Pluribus isn’t simply asking whether a world without suffering would be preferable. It’s asking whether happiness without agency—or love without risk—can still be called either. The show never answers that question outright, and it’s better for it. As Lewis puts it, the discomfort lingers not because the alternative is horrifying, but because it’s tempting. A society without loneliness, scarcity, and failure sounds like paradise—until you realize paradise, too, demands the freedom to leave.

There’s also a more formal way Pluribus frames the hivemind—one that has less to do with ideology and more to do with storytelling itself. The hivemind functions as a narrative force that actively resists drama. It resolves problems before they escalate and smooths tension instead of sharpening it. In a medium built on conflict, it is an engine designed to stall plot.

That’s why the show often feels deliberately slow, even inert. Traditional television thrives on escalation: misunderstandings compound, stakes rise, characters are forced into sharper choices. The hivemind short–circuits that process. Every potential crisis is met with calm. Every emotional spike is absorbed into reassurance. Even when Carol lashes out, the response isn’t retaliation or punishment—it’s withdrawal. The story doesn’t explode; it dissipates.

This makes Carol an unusual kind of protagonist. She isn’t fighting an enemy so much as trying to reintroduce tension into a world that no longer permits it. Her anger, impatience, and refusal to settle all function as narrative disruptions—attempts to restore the friction that stories, like people, need to move forward. The show’s pacing begins to feel less like a flaw and more like a consequence of its premise: Pluribus is slow because the world it depicts is allergic to urgency.

Seen this way, the hivemind isn’t just a thematic idea but a structural one. It flattens not only individuality and choice, but drama itself. And whether that makes the show profound or frustrating depends on how willing the viewer is to sit inside a story that keeps asking the same unsettling question: what happens when the world finally solves conflict—and leaves narrative, meaning, and momentum with nowhere to go?

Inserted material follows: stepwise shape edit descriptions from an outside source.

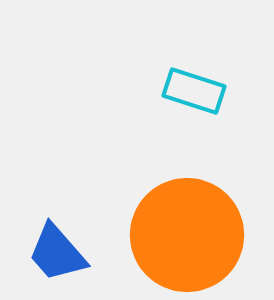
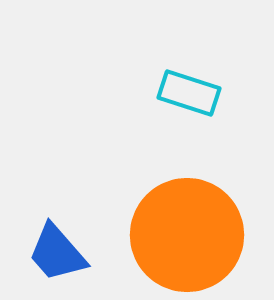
cyan rectangle: moved 5 px left, 2 px down
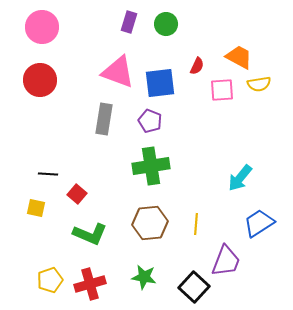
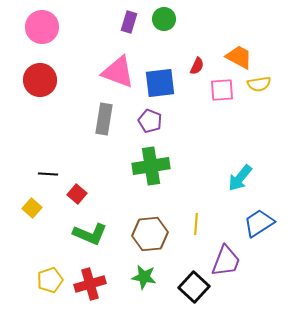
green circle: moved 2 px left, 5 px up
yellow square: moved 4 px left; rotated 30 degrees clockwise
brown hexagon: moved 11 px down
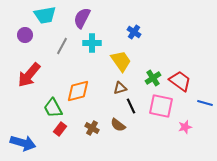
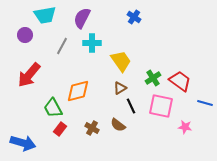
blue cross: moved 15 px up
brown triangle: rotated 16 degrees counterclockwise
pink star: rotated 24 degrees clockwise
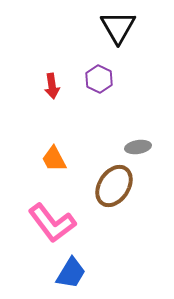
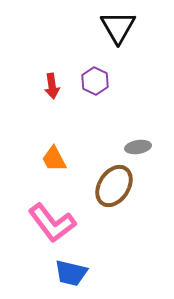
purple hexagon: moved 4 px left, 2 px down
blue trapezoid: rotated 72 degrees clockwise
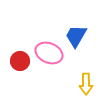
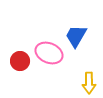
yellow arrow: moved 3 px right, 1 px up
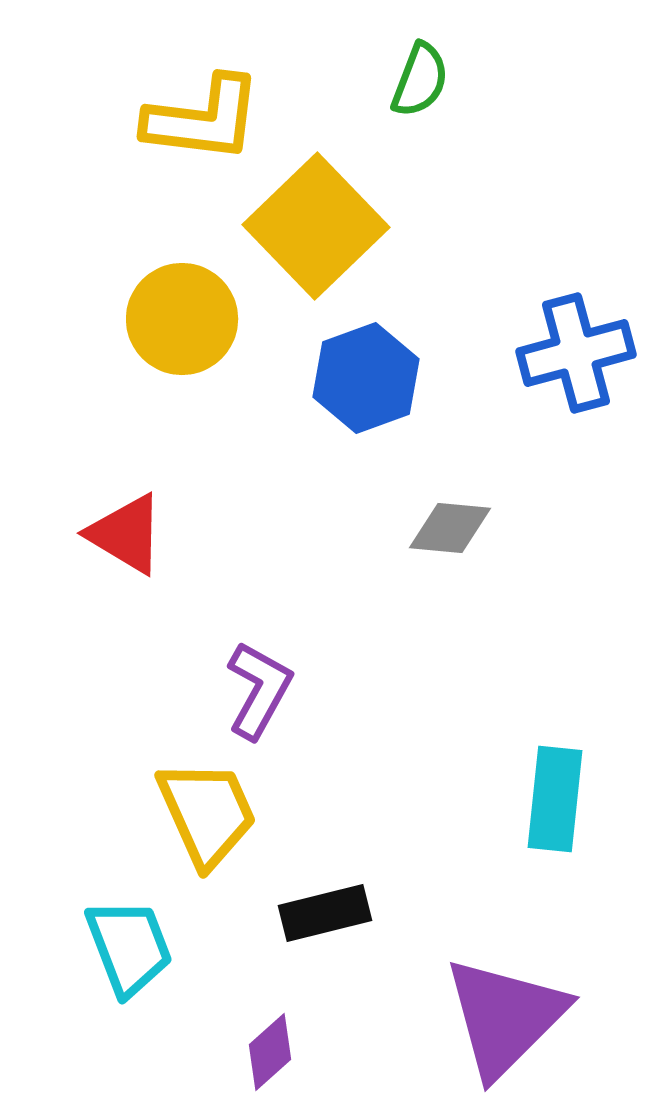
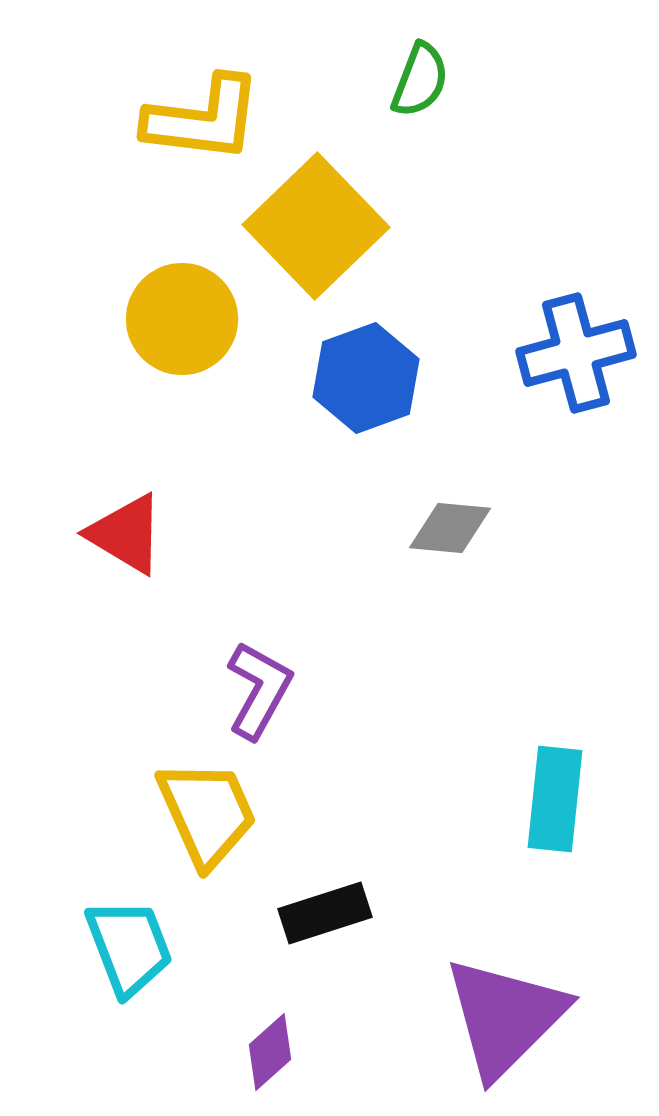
black rectangle: rotated 4 degrees counterclockwise
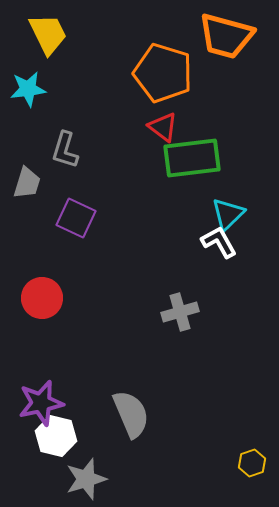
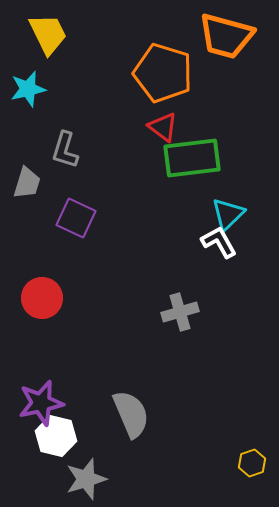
cyan star: rotated 6 degrees counterclockwise
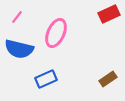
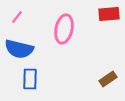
red rectangle: rotated 20 degrees clockwise
pink ellipse: moved 8 px right, 4 px up; rotated 12 degrees counterclockwise
blue rectangle: moved 16 px left; rotated 65 degrees counterclockwise
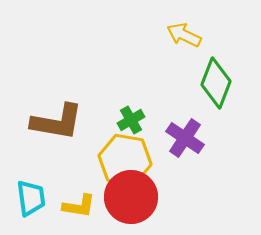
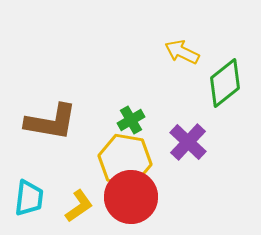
yellow arrow: moved 2 px left, 17 px down
green diamond: moved 9 px right; rotated 30 degrees clockwise
brown L-shape: moved 6 px left
purple cross: moved 3 px right, 4 px down; rotated 9 degrees clockwise
cyan trapezoid: moved 2 px left; rotated 15 degrees clockwise
yellow L-shape: rotated 44 degrees counterclockwise
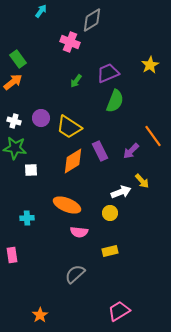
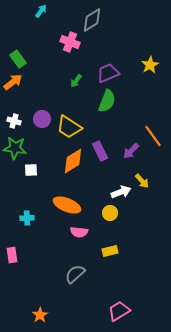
green semicircle: moved 8 px left
purple circle: moved 1 px right, 1 px down
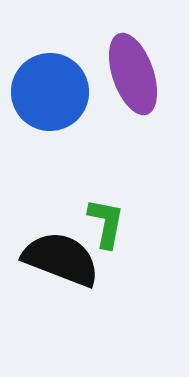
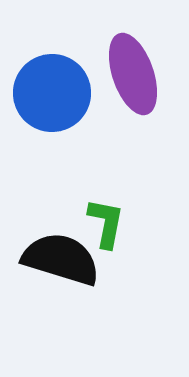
blue circle: moved 2 px right, 1 px down
black semicircle: rotated 4 degrees counterclockwise
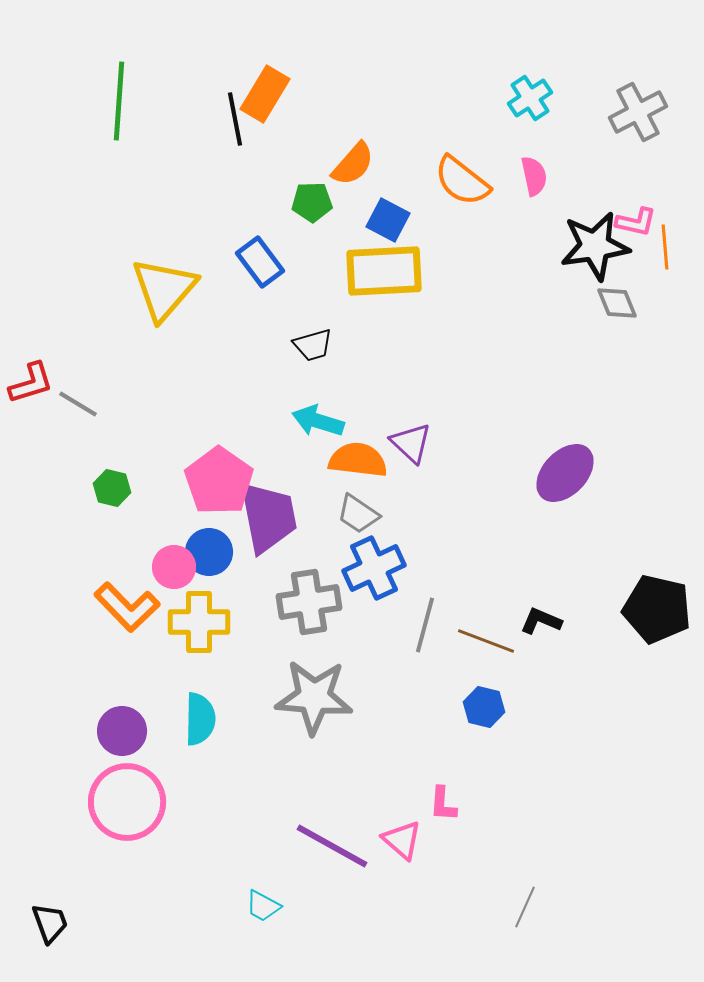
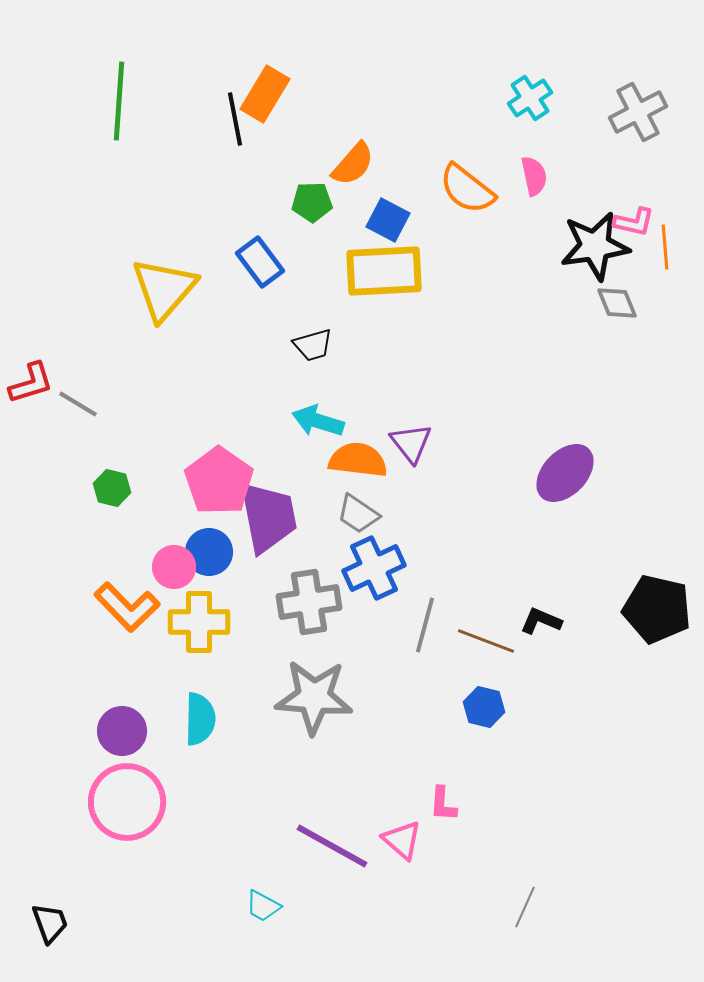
orange semicircle at (462, 181): moved 5 px right, 8 px down
pink L-shape at (636, 222): moved 2 px left
purple triangle at (411, 443): rotated 9 degrees clockwise
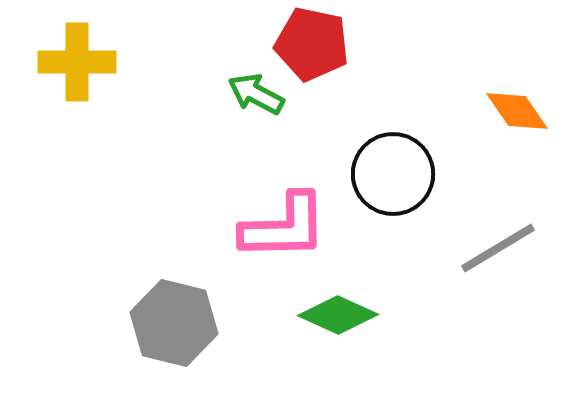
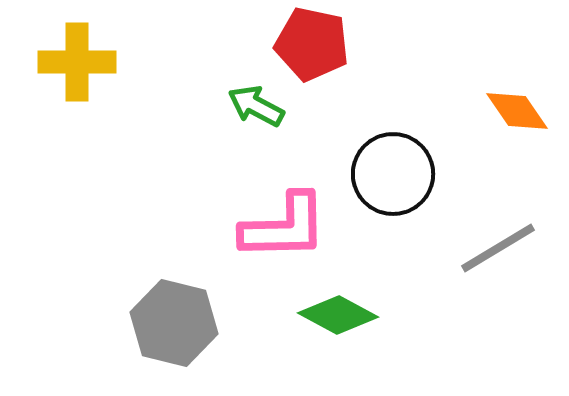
green arrow: moved 12 px down
green diamond: rotated 4 degrees clockwise
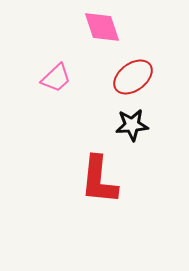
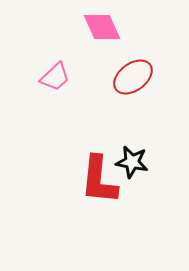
pink diamond: rotated 6 degrees counterclockwise
pink trapezoid: moved 1 px left, 1 px up
black star: moved 37 px down; rotated 16 degrees clockwise
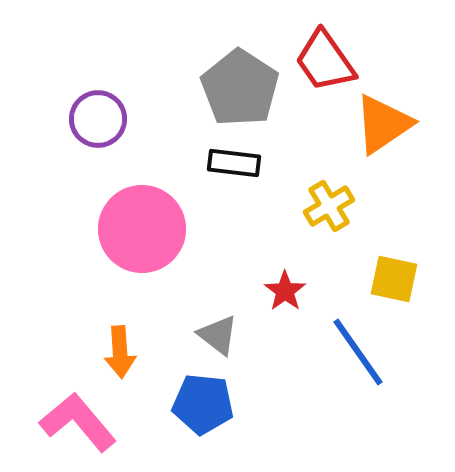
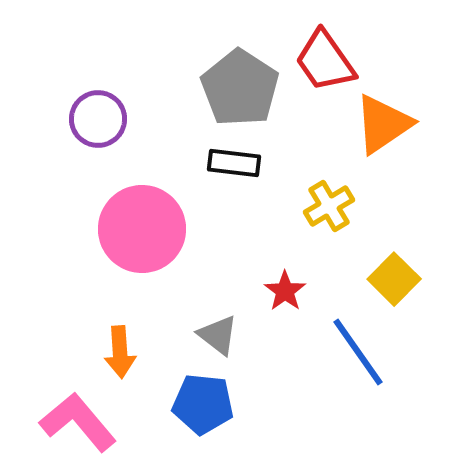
yellow square: rotated 33 degrees clockwise
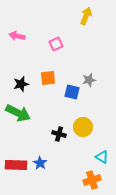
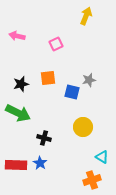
black cross: moved 15 px left, 4 px down
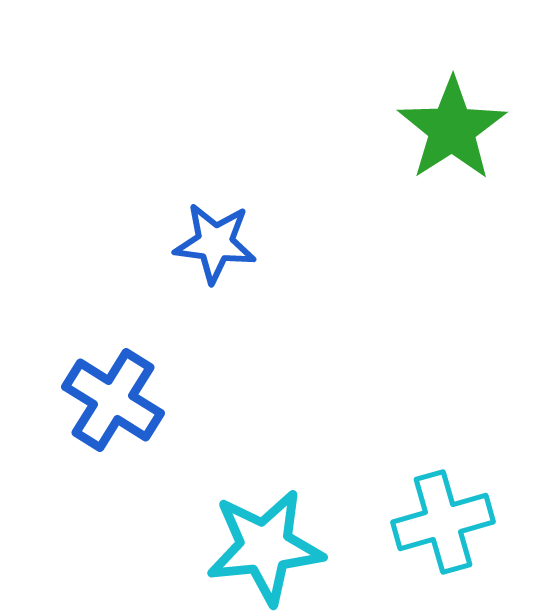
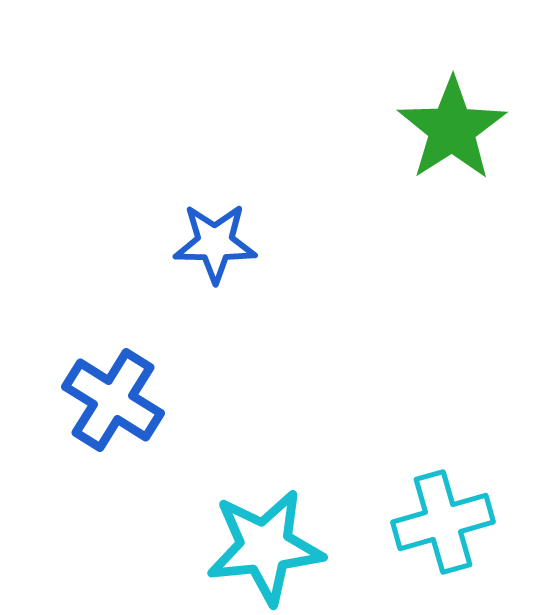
blue star: rotated 6 degrees counterclockwise
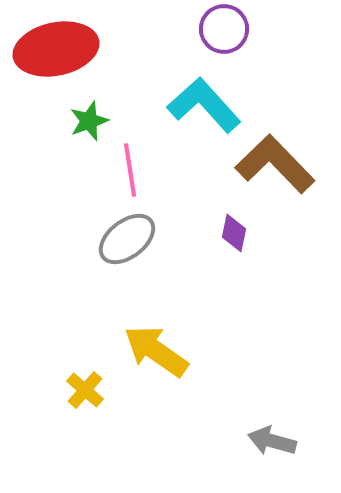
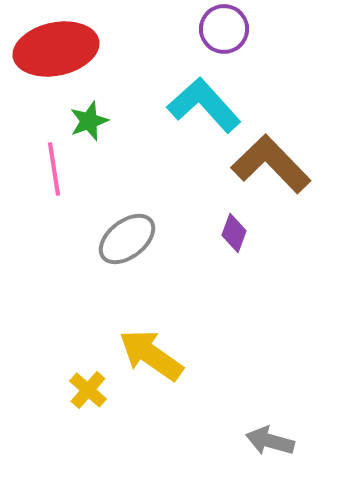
brown L-shape: moved 4 px left
pink line: moved 76 px left, 1 px up
purple diamond: rotated 9 degrees clockwise
yellow arrow: moved 5 px left, 4 px down
yellow cross: moved 3 px right
gray arrow: moved 2 px left
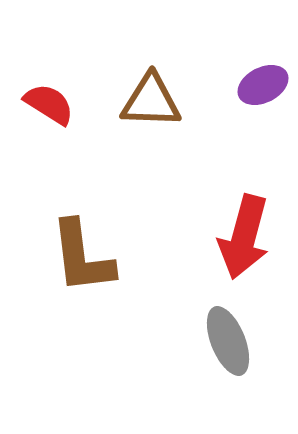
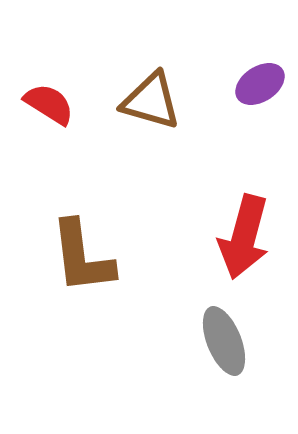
purple ellipse: moved 3 px left, 1 px up; rotated 6 degrees counterclockwise
brown triangle: rotated 14 degrees clockwise
gray ellipse: moved 4 px left
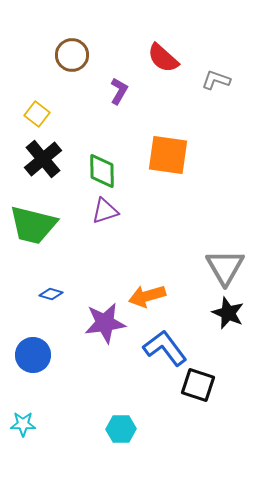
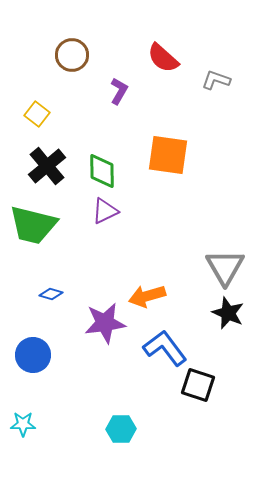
black cross: moved 4 px right, 7 px down
purple triangle: rotated 8 degrees counterclockwise
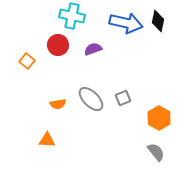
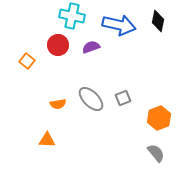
blue arrow: moved 7 px left, 2 px down
purple semicircle: moved 2 px left, 2 px up
orange hexagon: rotated 10 degrees clockwise
gray semicircle: moved 1 px down
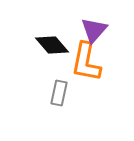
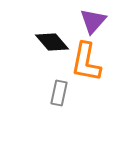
purple triangle: moved 1 px left, 9 px up
black diamond: moved 3 px up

Looking back at Gilligan’s Breaking Bad and Better Call Saul, most viewers would probably describe their first seasons as simply “good.” It was only years later, after patient accumulation and devastating payoff, that they became canonized as all–time greats. They earned that title largely because of moments in their final seasons—moments that work so well only because of the 50 episodes preceding them.

Perhaps some of the frustration with Pluribus’ pacing reflects our growing intolerance for slow burns. We’ve been trained to expect immediacy in all forms of media. Pluribus resists that impulse, and in doing so invites impatience, criticism, and skepticism. But if there’s one thing Gilligan’s career has demonstrated, it’s that his stories fully reveal themselves with time and patience.

Vince Gilligan has earned an extraordinary amount of audience goodwill over the years. He hasn’t exhausted it yet. And until he does, Pluribus feels less like a misstep than a promise—one that hasn’t finished unfolding.